本音とたてまえ使い分け、視点をかえてにらんでみれば、違った世界が見えてくる・・・かな?    yattaro-

「おぼろ月夜」

2009年03月18日 | 思い出話
   ♪♪ 菜の花ばたけに いり日うすれ 
           みわたす山のは かすみふかし 
        春風そよふく 空を見れば 
            ゆうづきかかりて においあわし ♪♪

小学3年生のとき、いつものように友達と日の暮れを目指して小学校の校庭で遊んでいた。
先生が呼びに来られて、沖永君とふたり講堂に連れて行かれ保護会全体集会の前に立たされたた。
演台の上に大きな箱が置いてある。直径20㎝もある輪っかが二つ並び、映画のフィルムのようなものが巻き付いている。大勢の大人が一様にこちらを見ている。

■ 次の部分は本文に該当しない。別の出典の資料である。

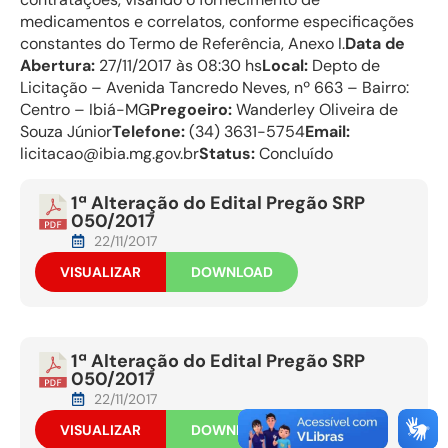
medicamentos e correlatos, conforme especificações
constantes do Termo de Referência, Anexo I.
Data de
Abertura:
27/11/2017 às 08:30 hs
Local:
Depto de
Licitação – Avenida Tancredo Neves, nº 663 – Bairro:
Centro – Ibiá-MG
Pregoeiro:
Wanderley Oliveira de
Souza Júnior
Telefone:
(34) 3631-5754
Email:
licitacao@ibia.mg.gov.br
Status:
Concluído
1ª Alteração do Edital Pregão SRP
050/2017
22/11/2017
VISUALIZAR
DOWNLOAD
1ª Alteração do Edital Pregão SRP
050/2017
22/11/2017
VISUALIZAR
DOWNLOAD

なんじゃろーとよく見ても、初めて見る機械でよくわからない。そのうち「これからこの二人に歌を歌わせます」といきなり。逃げ出す間もなく、ピアノ伴奏で「おぼろ月夜」が流れ始めた。歌うしかない。大きな声で二度も歌った。「では…皆さんにもう一度今の歌声を聴いて頂きましょう…」そしたら、今ふたりで歌った歌声がその箱から講堂に響く。

これが、その時初めて小学校に配置された「録音機」だったのである。歌った本人が自分の声を聞いて驚いた。当時はまだ小節も利いていなかったし、節回しも今一だったようだ。今だったらなー…、おぼろ月夜でなくてリクエストにお応え出来たのに…。但し声質は今より数段よかったようだ。

あれから半世紀あまり。電気器具でこれほどの進化を遂げたのも珍しいといわれるテープレコーダー。小学生には一人で持ち上げられないほど、大きく重かった。今や、手のひらはおろか、ペンタイプまで小型化・高性能化している。人間の英知の進歩はそれこそ目をみはるものがある。

そこへ行くと、我が人生の進歩は如何ばかりか…。逆に、その当時のきれいな歌声?と共に、失っていったものは数知れない。残ったものもある。「感情にまかせて、人の温かさまで見失う愚かしさ・自分本意この上ない我が儘……」 それと幸い命が残っている。大いなる反省の上に立って、おぼろ月夜のように、自分の感情を少しでもかすめさせるよう気を付けたい。 菜の花が咲く頃になると、遠い昔を思い出す……。